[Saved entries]

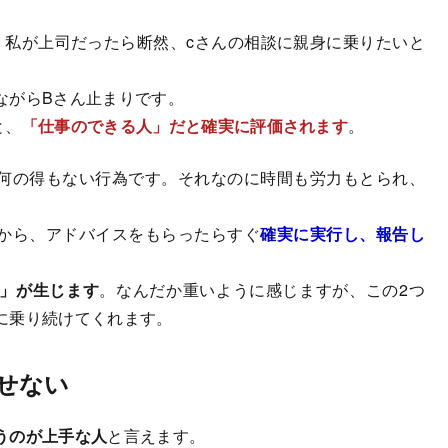
、私が上司だったら断然、cさんの相談に親身に乗りたいと
ながらBさん止まりです。
と、
「仕事のできる人」だと確実に評価されます
。
何の得もない行為です。それなのに時間も労力もとられ、
から、アドバイスをもらったらすぐ
確実に実行し、報告し
」が生じます
。なんだか重いように感じますが、この2つ
に乗り続けてくれます。
せない
うのが上手な人
と言えます。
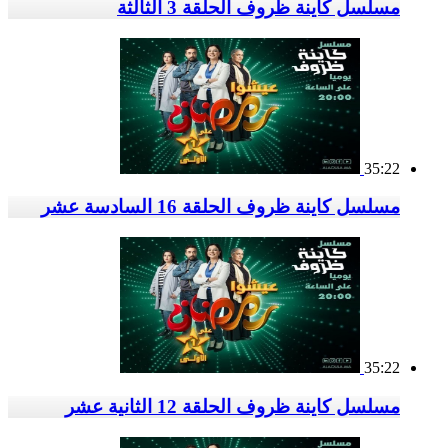
مسلسل كاينة ظروف الحلقة 3 الثالثة
35:22
مسلسل كاينة ظروف الحلقة 16 السادسة عشر
35:22
مسلسل كاينة ظروف الحلقة 12 الثانية عشر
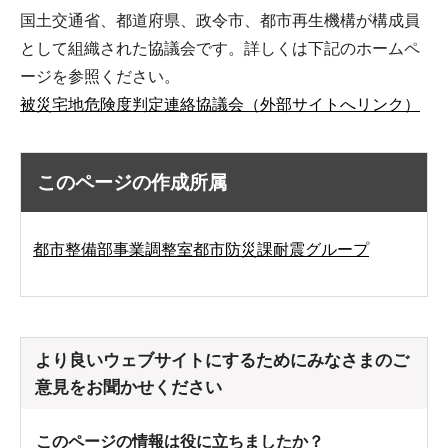
国土交通省、都道府県、政令市、都市再生機構が構成員
として組織された協議会です。詳しくは下記のホームペ
ージを参照ください。
被災宅地危険度判定連絡協議会（外部サイトへリンク）
このページの作成所属
都市整備部事業調整室都市防災課耐震グループ
より良いウェブサイトにするためにみなさまのご
意見をお聞かせください
このページの情報は役に立ちましたか？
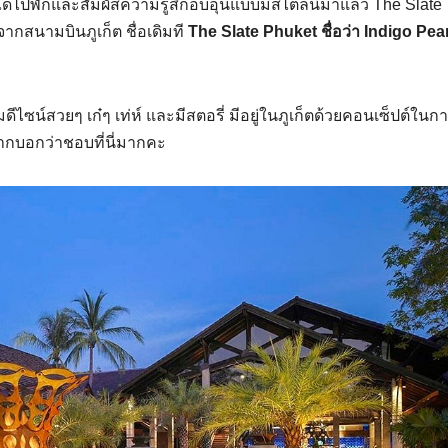
ด้ไปพักและสัมผัสความรู้สึกอบอุ่นแบบมีสไตล์นี้มาแล้ว The Slate
ากสนามบินภูเก็ต ชื่อเดิมที
The Slate Phuket ชื่อว่า Indigo Pear
ไซน์สวยๆ เก๋ๆ เท่ห์ และมีสตอรี่ มีอยู่ในภูเก็ตด้วยคอนเซ็ปต์ในก
อยากบอกว่าชอบที่นี่มากคะ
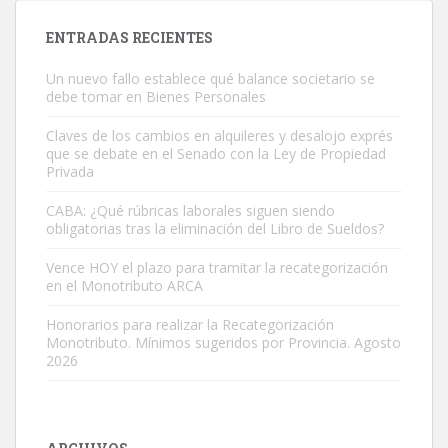
ENTRADAS RECIENTES
Un nuevo fallo establece qué balance societario se
debe tomar en Bienes Personales
Claves de los cambios en alquileres y desalojo exprés
que se debate en el Senado con la Ley de Propiedad
Privada
CABA: ¿Qué rúbricas laborales siguen siendo
obligatorias tras la eliminación del Libro de Sueldos?
Vence HOY el plazo para tramitar la recategorización
en el Monotributo ARCA
Honorarios para realizar la Recategorización
Monotributo. Mínimos sugeridos por Provincia. Agosto
2026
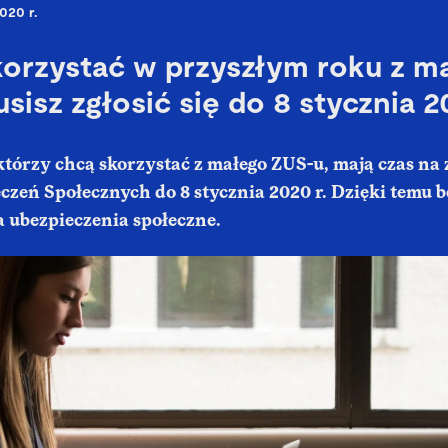
020 r.
orzystać w przyszłym roku z m
isz zgłosić się do 8 stycznia 2
którzy chcą skorzystać z małego ZUS-u, mają czas na z
zeń Społecznych do 8 stycznia 2020 r. Dzięki temu b
a ubezpieczenia społeczne.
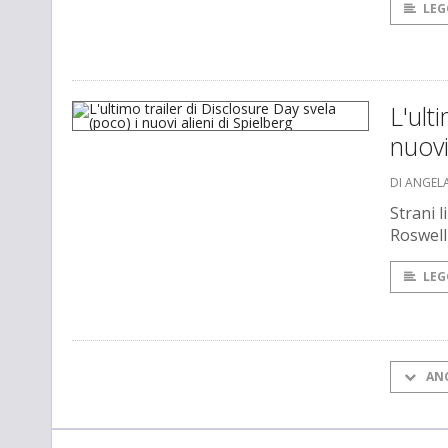
LEG
L'ult
nuovi
DI ANGEL
Strani l
Roswell
LEG
AN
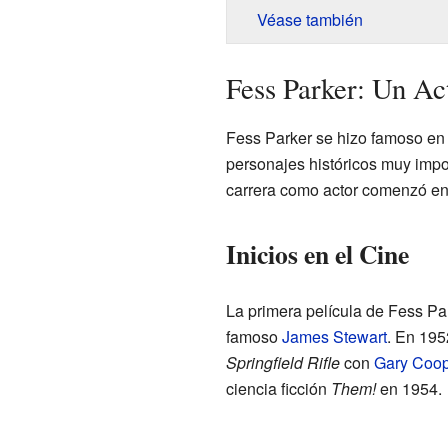
Véase también
Fess Parker: Un Ac
Fess Parker se hizo famoso en 
personajes históricos muy impo
carrera como actor comenzó en
Inicios en el Cine
La primera película de Fess Pa
famoso
James Stewart
. En 1952
Springfield Rifle
con
Gary Coop
ciencia ficción
Them!
en 1954.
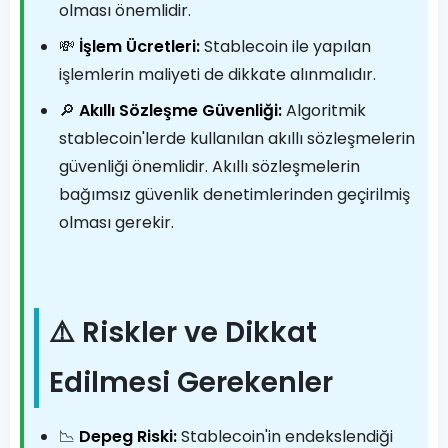
olması önemlidir.
💸
İşlem Ücretleri:
Stablecoin ile yapılan
işlemlerin maliyeti de dikkate alınmalıdır.
🔎
Akıllı Sözleşme Güvenliği:
Algoritmik
stablecoin'lerde kullanılan akıllı sözleşmelerin
güvenliği önemlidir. Akıllı sözleşmelerin
bağımsız güvenlik denetimlerinden geçirilmiş
olması gerekir.
⚠️ Riskler ve Dikkat
Edilmesi Gerekenler
📉
Depeg Riski:
Stablecoin'in endekslendiği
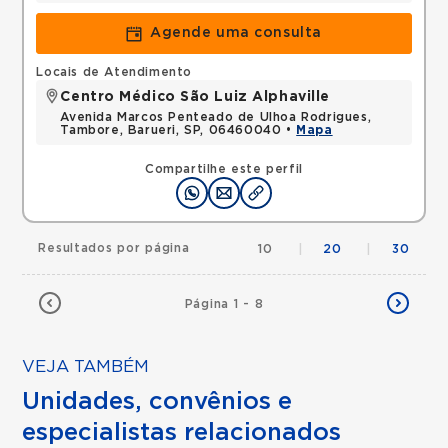
Agende uma consulta
Locais de Atendimento
Centro Médico São Luiz Alphaville
Avenida Marcos Penteado de Ulhoa Rodrigues,
Tambore, Barueri, SP, 06460040 •
Mapa
Compartilhe este perfil
Resultados por página
10
|
20
|
30
Página 1 - 8
VEJA TAMBÉM
Unidades, convênios e
especialistas relacionados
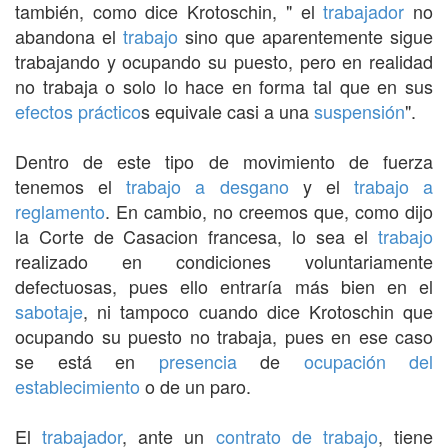
también, como dice Krotoschin, " el
trabajador
no
abandona el
trabajo
sino que aparentemente sigue
trabajando y ocupando su puesto, pero en realidad
no trabaja o solo lo hace en forma tal que en sus
efectos
práctico
s equivale casi a una
suspensión
".
Dentro de este tipo de movimiento de fuerza
tenemos el
trabajo a desgano
y el
trabajo a
reglamento
. En cambio, no creemos que, como dijo
la Corte de Casacion francesa, lo sea el
trabajo
realizado en condiciones voluntariamente
defectuosas, pues ello entraría más bien en el
sabotaje
, ni tampoco cuando dice Krotoschin que
ocupando su puesto no trabaja, pues en ese caso
se está en
presencia
de
ocupación del
establecimiento
o de un paro.
El
trabajador
, ante un
contrato de trabajo
, tiene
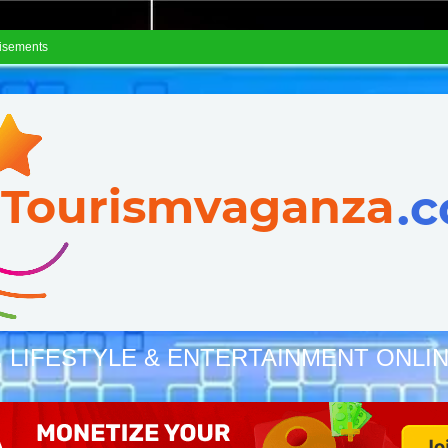
isements
, LIFESTYLE & ENTERTAINMENT ONLI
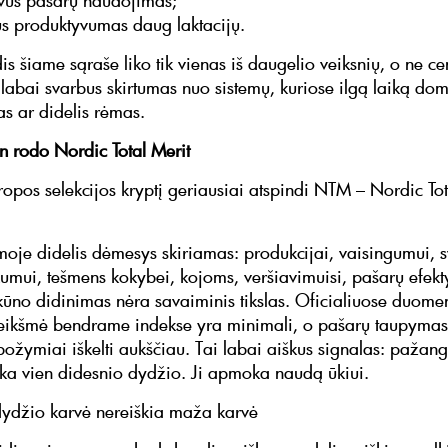
yvus pašarų naudojimas;
us produktyvumas daug laktacijų.
s šiame sąraše liko tik vienas iš daugelio veiksnių, o ne cen
i labai svarbus skirtumas nuo sistemų, kuriose ilgą laiką do
pas ar didelis rėmas.
n rodo Nordic Total Merit
ropos selekcijos kryptį geriausiai atspindi NTM – Nordic Tot
emoje didelis dėmesys skiriamas: produkcijai, vaisingumui, s
umui, tešmens kokybei, kojoms, veršiavimuisi, pašarų efek
kūno didinimas nėra savaiminis tikslas. Oficialiuose duom
ikšmė bendrame indekse yra minimali, o pašarų taupymas 
požymiai iškelti aukščiau. Tai labai aiškus signalas: pažang
 vien didesnio dydžio. Ji apmoka naudą ūkiui.
dydžio karvė nereiškia maža karvė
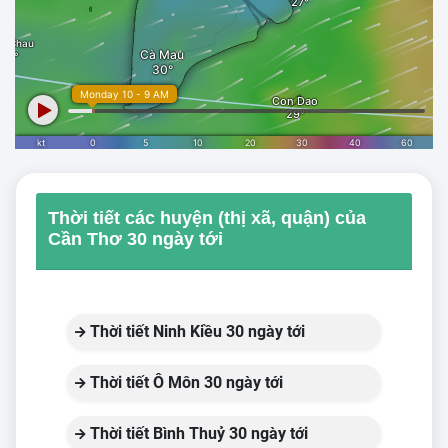
Thời tiết các huyện (thị xã, quận) của
Cần Thơ 30 ngày tới
Thời tiết Ninh Kiều 30 ngày tới
Thời tiết Ô Môn 30 ngày tới
Thời tiết Bình Thuỷ 30 ngày tới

**WHAT TO WORK ON:** Without including any images, output the data exactly as given.

**RESPONSE TO THIS EXERCISE:**
、私が上司だったら断然、cさんの相談に親身に乗りたいと
ながらBさん止まりです。
と、
「仕事のできる人」だと確実に評価されます
。
何の得もない行為です。それなのに時間も労力もとられ、
から、アドバイスをもらったらすぐ
確実に実行し、報告し
」が生じます
。なんだか重いように感じますが、この2つ
に乗り続けてくれます。
せない
うのが上手な人
と言えます。
مسلسل كاينة ظروف الحلقة 3 الثالثة
35:22
مسلسل كاينة ظروف الحلقة 16 السادسة عشر
35:22
مسلسل كاينة ظروف الحلقة 12 الثانية عشر
国土交通省、都道府県、政令市、都市再生機構が構成員
として組織された協議会です。詳しくは下記のホームペ
ージを参照ください。
被災宅地危険度判定連絡協議会（外部サイトへリンク）
このページの作成所属
都市整備部事業調整室都市防災課耐震グループ
より良いウェブサイトにするためにみなさまのご
意見をお聞かせください
このページの情報は役に立ちましたか？
ด้ไปพักและสัมผัสความรู้สึกอบอุ่นแบบมีสไตล์นี้มาแล้ว The Slate
ากสนามบินภูเก็ต ชื่อเดิมที
The Slate Phuket ชื่อว่า Indigo Pear
ไซน์สวยๆ เก๋ๆ เท่ห์ และมีสตอรี่ มีอยู่ในภูเก็ตด้วยคอนเซ็ปต์ในก
อยากบอกว่าชอบที่นี่มากคะ
ENTRADAS RECIENTES
Un nuevo fallo establece qué balance societario se
debe tomar en Bienes Personales
Claves de los cambios en alquileres y desalojo exprés
que se debate en el Senado con la Ley de Propiedad
Privada
CABA: ¿Qué rúbricas laborales siguen siendo
obligatorias tras la eliminación del Libro de Sueldos?
Vence HOY el plazo para tramitar la recategorización
en el Monotributo ARCA
Honorarios para realizar la Recategorización
Monotributo. Mínimos sugeridos por Provincia. Agosto
2026
020 r.
orzystać w przyszłym roku z m
isz zgłosić się do 8 stycznia 2
którzy chcą skorzystać z małego ZUS-u, mają czas na z
zeń Społecznych do 8 stycznia 2020 r. Dzięki temu b
a ubezpieczenia społeczne.
LEG
L'ult
nuovi
DI ANGEL
Strani l
Roswell
LEG
AN
Véase también
Fess Parker: Un Ac
Fess Parker se hizo famoso en 
personajes históricos muy impo
carrera como actor comenzó en
Inicios en el Cine
La primera película de Fess Pa
famoso
James Stewart
. En 1952
Springfield Rifle
con
Gary Coop
ciencia ficción
Them!
en 1954.
olması önemlidir.
💸
İşlem Ücretleri:
Stablecoin ile yapılan
işlemlerin maliyeti de dikkate alınmalıdır.
🔎
Akıllı Sözleşme Güvenliği:
Algoritmik
stablecoin'lerde kullanılan akıllı sözleşmelerin
güvenliği önemlidir. Akıllı sözleşmelerin
bağımsız güvenlik denetimlerinden geçirilmiş
olması gerekir.
⚠️ Riskler ve Dikkat
Edilmesi Gerekenler
📉
Depeg Riski:
Stablecoin'in endekslendiği
Agende uma consulta
Locais de Atendimento
Centro Médico São Luiz Alphaville
Avenida Marcos Penteado de Ulhoa Rodrigues,
Tambore, Barueri, SP, 06460040 •
Mapa
Compartilhe este perfil
Resultados por página
10
|
20
|
30
Página 1 - 8
VEJA TAMBÉM
Unidades, convênios e
especialistas relacionados
también, como dice Krotoschin, " el
trabajador
no
abandona el
trabajo
sino que aparentemente sigue
trabajando y ocupando su puesto, pero en realidad
no trabaja o solo lo hace en forma tal que en sus
efectos
práctico
s equivale casi a una
suspensión
".
Dentro de este tipo de movimiento de fuerza
tenemos el
trabajo a desgano
y el
trabajo a
reglamento
. En cambio, no creemos que, como dijo
la Corte de Casacion francesa, lo sea el
trabajo
realizado en condiciones voluntariamente
defectuosas, pues ello entraría más bien en el
sabotaje
, ni tampoco cuando dice Krotoschin que
ocupando su puesto no trabaja, pues en ese caso
se está en
presencia
de
ocupación del
establecimiento
o de un paro.
El
trabajador
, ante un
contrato de trabajo
, tiene
isements
, LIFESTYLE & ENTERTAINMENT ONLI
yvus pašarų naudojimas;
us produktyvumas daug laktacijų.
s šiame sąraše liko tik vienas iš daugelio veiksnių, o ne cen
i labai svarbus skirtumas nuo sistemų, kuriose ilgą laiką do
pas ar didelis rėmas.
n rodo Nordic Total Merit
ropos selekcijos kryptį geriausiai atspindi NTM – Nordic Tot
emoje didelis dėmesys skiriamas: produkcijai, vaisingumui, s
umui, tešmens kokybei, kojoms, veršiavimuisi, pašarų efek
kūno didinimas nėra savaiminis tikslas. Oficialiuose duom
ikšmė bendrame indekse yra minimali, o pašarų taupymas 
požymiai iškelti aukščiau. Tai labai aiškus signalas: pažang
 vien didesnio dydžio. Ji apmoka naudą ūkiui.
dydžio karvė nereiškia maža karvė
Thời tiết các huyện (thị xã, quận) của
Cần Thơ 30 ngày tới
Thời tiết Ninh Kiều 30 ngày tới
Thời tiết Ô Môn 30 ngày tới
Thời tiết Bình Thuỷ 30 ngày tới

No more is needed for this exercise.